■ Problem: Whenever "evästeitä" appears in a line, please copy that line from the data.

■ Records for processing:
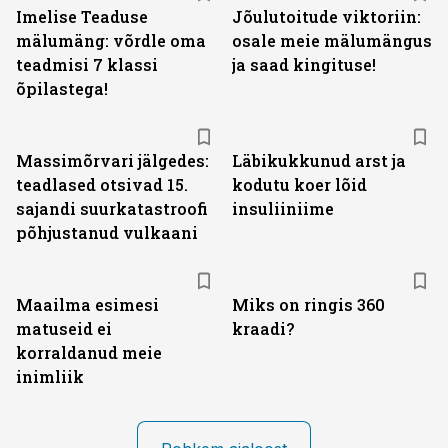
Imelise Teaduse
Jõulutoitude viktoriin:
mälumäng: võrdle oma
osale meie mälumängus
teadmisi 7 klassi
ja saad kingituse!
õpilastega!
Massimõrvari jälgedes:
Läbikukkunud arst ja
teadlased otsivad 15.
kodutu koer lõid
sajandi suurkatastroofi
insuliiniime
põhjustanud vulkaani
Maailma esimesi
Miks on ringis 360
matuseid ei
kraadi?
korraldanud meie
inimliik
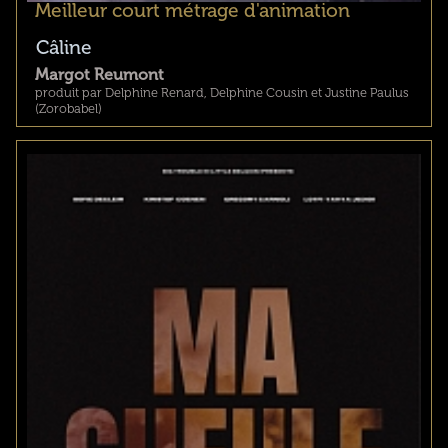
Meilleur court métrage d'animation
Câline
Margot Reumont
produit par Delphine Renard, Delphine Cousin et Justine Paulus
(Zorobabel)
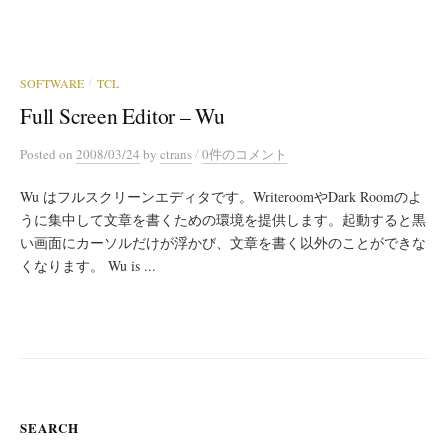
SOFTWARE
TCL
/
Full Screen Editor – Wu
/
Posted
on
2008/03/24
by
ctrans
0件のコメント
Wu はフルスクリーンエディタです。WriteroomやDark Roomのよ
うに集中して文章を書くための環境を提供します。起動すると黒
い画面にカーソルだけが浮かび、文章を書く以外のことができな
くなります。 Wu is ...
SEARCH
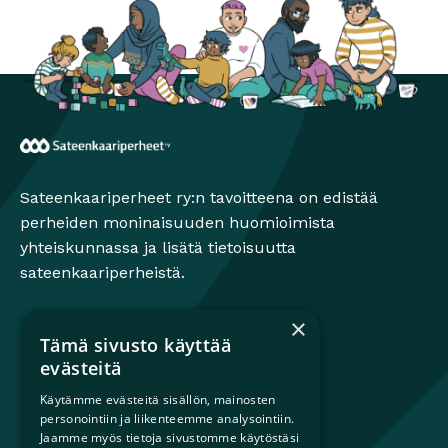
Sateenkaariperheet
Sateenkaariperheet ry:n tavoitteena on edistää
perheiden moninaisuuden huomioimista
yhteiskunnassa ja lisätä tietoisuutta
sateenkaariperheistä.
×
Tämä sivusto käyttää
Mikä on sateenkaariperhe?
evästeitä
Perheestä haaveileville
Käytämme evästeitä sisällön, mainosten
Lapsiperheille
personointiin ja liikenteemme analysointiin.
Ammattilaisille
Jaamme myös tietoja sivustomme käytöstäsi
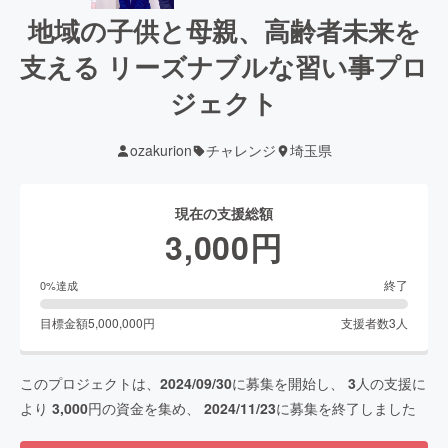
地域の子供と母親、高齢者未来を
支える リーズナブルな習い事プロ
ジェクト
ozakurion
チャレンジ
埼玉県
現在の支援総額
3,000
円
終了
0
%達成
目標金額
5,000,000
円
支援者数
3
人
このプロジェクトは、
2024/09/30
に募集を開始し、
3
人の支援に
より
3,000
円の資金を集め、
2024/11/23
に募集を終了しました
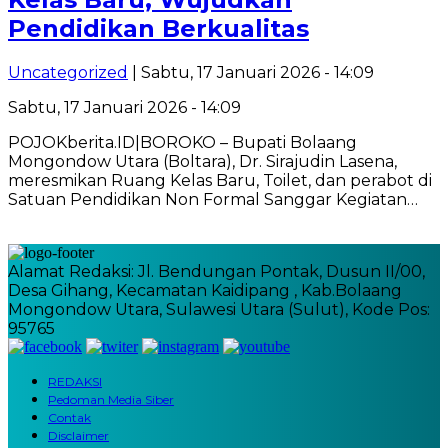
Pendidikan Berkualitas
Uncategorized
| Sabtu, 17 Januari 2026 - 14:09
Sabtu, 17 Januari 2026 - 14:09
POJOKberita.ID|BOROKO – Bupati Bolaang
Mongondow Utara (Boltara), Dr. Sirajudin Lasena,
meresmikan Ruang Kelas Baru, Toilet, dan perabot di
Satuan Pendidikan Non Formal Sanggar Kegiatan…
Alamat Redaksi: Jl. Bendungan Pontak, Dusun II/00,
Desa Gihang, Kecamatan Kaidipang , Kab.Bolaang
Mongondow Utara, Sulawesi Utara (Sulut), Kode Pos:
95765
REDAKSI
Pedoman Media Siber
Contak
Disclaimer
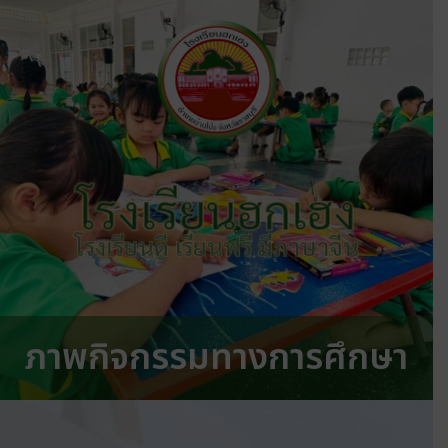
โรงเรียนฮกเฮง
โรงเรียนดี เรียนฟรี มีภาษาจีน
ภาพกิจกรรมทางการศึกษา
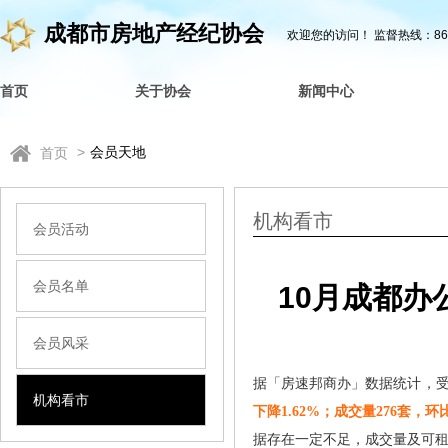
成都市房地产经纪协会
欢迎您的访问！
监督热线：862
首页
关于协会
新闻中心
>
会员天地
首页
机构看市
会员活动
会员名单
10月成都办
会员风采
据「房速邦商办」数据统计，受疫
机构看市
下降
1.62%
；
成交量
276
套，环比
据存在一定不足，成交量及可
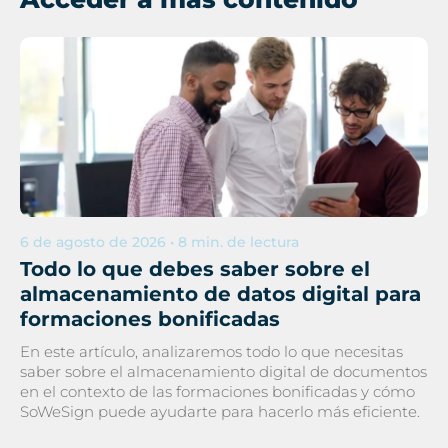
6 de agosto de 2026 • 8 min. de lectura
Todo lo que debes saber sobre el
almacenamiento de datos digital para
formaciones bonificadas
En este artículo, analizaremos todo lo que necesitas
saber sobre el almacenamiento digital de documentos
en el contexto de las formaciones bonificadas y cómo
SoWeSign puede ayudarte para hacerlo más eficiente.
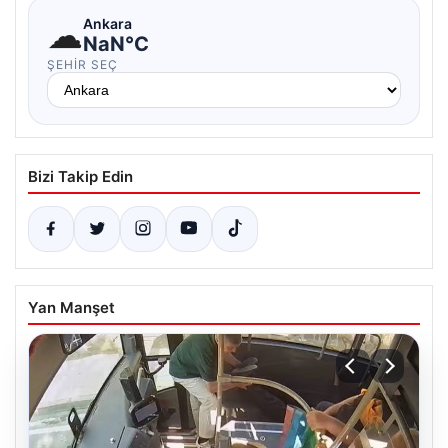
☁
Ankara
NaN°C
ŞEHIR SEÇ
Bizi Takip Edin
Yan Manşet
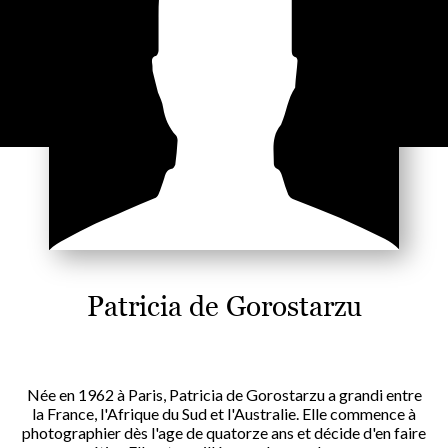
Patricia de Gorostarzu
Née en 1962 à Paris, Patricia de Gorostarzu a grandi entre
la France, l'Afrique du Sud et l'Australie. Elle commence à
photographier dès l'age de quatorze ans et décide d'en faire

■ Written response:
evästeitä
Käytämme evästeitä sisällön, mainosten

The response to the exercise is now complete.